Overview of dlt verified sources available in Dango.


Overview

Dango leverages dlt's ecosystem of verified sources - production-tested integrations for popular SaaS platforms and APIs. These sources are maintained by the dlt community and require minimal configuration.

Key Benefits:

  • Pre-built, tested integrations
  • Automatic schema evolution
  • Incremental loading support
  • OAuth handling (where applicable)
  • Regular updates from dlt community

Tested Sources in Dango

The following sources have been tested and validated with Dango:

Stripe

What it loads: Charges, customers, subscriptions, invoices, products, payment intents

- name: stripe_payments
  type: stripe
  enabled: true
  stripe:
    stripe_secret_key_env: STRIPE_API_KEY
    start_date: "2024-01-01"

Setup:

export STRIPE_API_KEY="sk_test_..."
dango sync --source stripe_payments

Tables loaded: raw_stripe.charges, raw_stripe.customers, raw_stripe.subscriptions, etc.


Google Sheets

What it loads: Spreadsheet data as tables (one table per sheet)

- name: my_sheets
  type: google_sheets
  enabled: true
  google_sheets:
    spreadsheet_url: "https://docs.google.com/spreadsheets/d/1ABC..."
    get_sheets:
      - "Sheet1"
      - "Sales Data"

Setup:

dango source add
# Select "Google Sheets" from the list
# Follow OAuth flow in browser

Tables loaded: raw_my_sheets.sheet1, raw_my_sheets.sales_data


Google Analytics 4 (GA4)

What it loads: Website analytics data with custom dimensions and metrics

- name: website_analytics
  type: google_analytics
  enabled: true
  google_analytics:
    property_id: "123456789"
    start_date: "2024-01-01"
    dimensions:
      - date
      - country
      - deviceCategory
    metrics:
      - sessions
      - pageviews
      - conversions

Setup:

dango source add
# Select "Google Analytics 4" from the list
# Follow OAuth flow
# Enter GA4 property ID when prompted


Facebook Ads

What it loads: Campaigns, ad sets, ads, insights

- name: facebook_campaigns
  type: facebook_ads
  enabled: true
  facebook_ads:
    account_id: "act_123456789"
    start_date: "2024-01-01"
    include_deleted: false

Setup:

dango source add
# Select "Facebook Ads" from the list
# Follow OAuth flow
# Select ad account when prompted


CSV Files

What it loads: Flat CSV files with automatic schema detection

- name: sales_data
  type: csv
  enabled: true
  csv:
    directory: data/uploads/sales_data
    file_pattern: "*.csv"

Setup: See CSV Files for details


Available Sources (dlt Verified)

The following sources are available through dlt and can be configured in Dango. Note: Not all sources have been tested with Dango v0.0.5.

Marketing & Advertising

Source Type Authentication Status
Google Analytics 4 google_analytics OAuth ✅ Tested
Facebook Ads facebook_ads OAuth ✅ Tested
Google Ads google_ads OAuth 🔄 Wizard-supported (testing in progress)
Matomo matomo API token ⚠️ Available via dlt_native (untested)

CRM & Sales

Source Type Authentication Status
Stripe stripe API key ✅ Tested
HubSpot hubspot OAuth ⚠️ Available via dlt_native (untested)
Salesforce salesforce OAuth ⚠️ Available via dlt_native (untested)
Pipedrive pipedrive API token ⚠️ Available via dlt_native (untested)

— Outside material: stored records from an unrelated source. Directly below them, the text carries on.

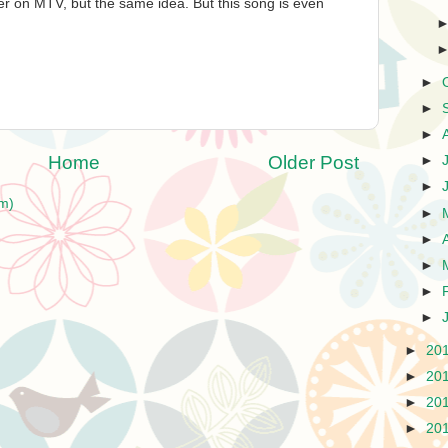
er on MTV, but the same idea. But this song is even
►
►
►
Home
Older Post
►
►
m)
►
►
►
►
►
►
20
►
20
►
20
►
20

Productivity & Collaboration

Source Type Authentication Status
Google Sheets google_sheets OAuth ✅ Tested
Notion notion OAuth ⚠️ Available via dlt_native (untested)
Asana asana OAuth ⚠️ Available via dlt_native (untested)
Slack slack OAuth ⚠️ Available via dlt_native (untested)
Airtable airtable API key ⚠️ Available via dlt_native (untested)

Databases

Source Type Authentication Status
PostgreSQL sql_database Connection string ⚠️ Experimental (uses dlt sql_database)
MySQL sql_database Connection string ⚠️ Experimental (uses dlt sql_database)
SQL Server sql_database Connection string ⚠️ Available via dlt_native (untested)
MongoDB mongodb Connection string ⚠️ Available via dlt_native (untested)

Data Warehouses

Source Type Authentication Status
Snowflake sql_database Connection string ⚠️ Available via dlt_native (untested)
BigQuery sql_database Service account ⚠️ Available via dlt_native (untested)
Redshift sql_database Connection string ⚠️ Available via dlt_native (untested)

E-commerce

Source Type Authentication Status
Shopify shopify OAuth 🔄 Deferred (awaiting dlt auth update)
WooCommerce woocommerce API key ⚠️ Available via dlt_native (untested)

Other

Source Type Authentication Status
GitHub github Personal token ⚠️ Available via dlt_native (untested)
Jira jira API token ⚠️ Available via dlt_native (untested)
Zendesk zendesk API token ⚠️ Available via dlt_native (untested)
Intercom intercom API token ⚠️ Available via dlt_native (untested)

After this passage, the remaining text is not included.